Germany moved last month to stage two of its three-tier emergency gas plan after Russia reduced deliveries via the Nord Stream 1 pipeline -- a step before the government rations fuel consumption.
The government is appealing to citizens and companies to cut energy consumption and help the country fill its gas storage capacity by winter but cities are also considering measures if gas runs out.
"In an acute gas shortage, warm water could only be made available at certain times of the day in an emergency," Hamburg Senator for the Environment Jens Kerstan was quoted as saying by Welt am Sonntag newspaper on Saturday.
Kerstan said the city could also consider a general reduction of the maximum room temperature in the district's heating network.

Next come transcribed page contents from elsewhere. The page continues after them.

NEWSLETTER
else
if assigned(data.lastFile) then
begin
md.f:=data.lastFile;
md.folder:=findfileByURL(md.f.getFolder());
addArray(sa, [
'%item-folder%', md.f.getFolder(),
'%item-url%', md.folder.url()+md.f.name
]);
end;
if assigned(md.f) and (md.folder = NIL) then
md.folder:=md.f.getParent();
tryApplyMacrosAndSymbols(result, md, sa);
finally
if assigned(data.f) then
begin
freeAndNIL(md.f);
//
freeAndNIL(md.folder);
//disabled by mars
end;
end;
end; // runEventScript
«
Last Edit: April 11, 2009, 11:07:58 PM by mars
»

According to the federal emergency plan, households and critical institutions such as hospitals will be prioritised over industry in the third stage but that might not be possible everywhere in Hamburg for technical reasons.
"It will not be possible everywhere to differentiate between commercial and private customers in the event of a gas shortage," Kerstan added.
As Germany rushes to find alternative gas routes and supplies with LNG as a possibility, the senator warned that a temporary liquefied natural gas (LNG) terminal in Hamburg would not be operational until mid next year at the earliest.
"In the course of July we will know whether and at which location a temporary LNG terminal in Hamburg is feasible," he said.
Germany's first two temporary LNG terminals in Wilhelmshaven and Brunsbuettel should be put into operation at the end of this year, the newspaper reported, citing the economy ministry.